Stored data entries:
::::::::
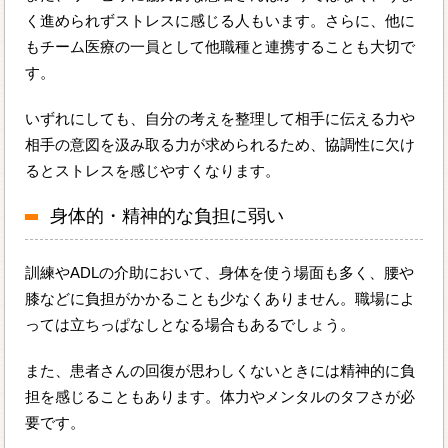
く進められずストレスに感じる人もいます。さらに、他に
もチーム医療の一員として他職種と連携することも大切で
す。
いずれにしても、自分の考えを整理して相手に伝える力や
相手の意図を汲み取る力が求められるため、協調性に欠け
るとストレスを感じやすくなります。
身体的・精神的な負担に弱い
訓練やADLの介助において、身体を使う場面も多く、腰や
膝などに負担がかかることも少なくありません。職場によ
っては立ちっぱなしとなる場合もあるでしょう。
また、患者さんの回復が思わしくないときには精神的に負
担を感じることもあります。体力やメンタルのタフさが必
要です。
::::::::
TRY IT: Exact copies of the entries above are needed, with every picture removed.

EXPECTED ANSWER:
く進められずストレスに感じる人もいます。さらに、他に
もチーム医療の一員として他職種と連携することも大切で
す。
いずれにしても、自分の考えを整理して相手に伝える力や
相手の意図を汲み取る力が求められるため、協調性に欠け
るとストレスを感じやすくなります。
身体的・精神的な負担に弱い
訓練やADLの介助において、身体を使う場面も多く、腰や
膝などに負担がかかることも少なくありません。職場によ
っては立ちっぱなしとなる場合もあるでしょう。
また、患者さんの回復が思わしくないときには精神的に負
担を感じることもあります。体力やメンタルのタフさが必
要です。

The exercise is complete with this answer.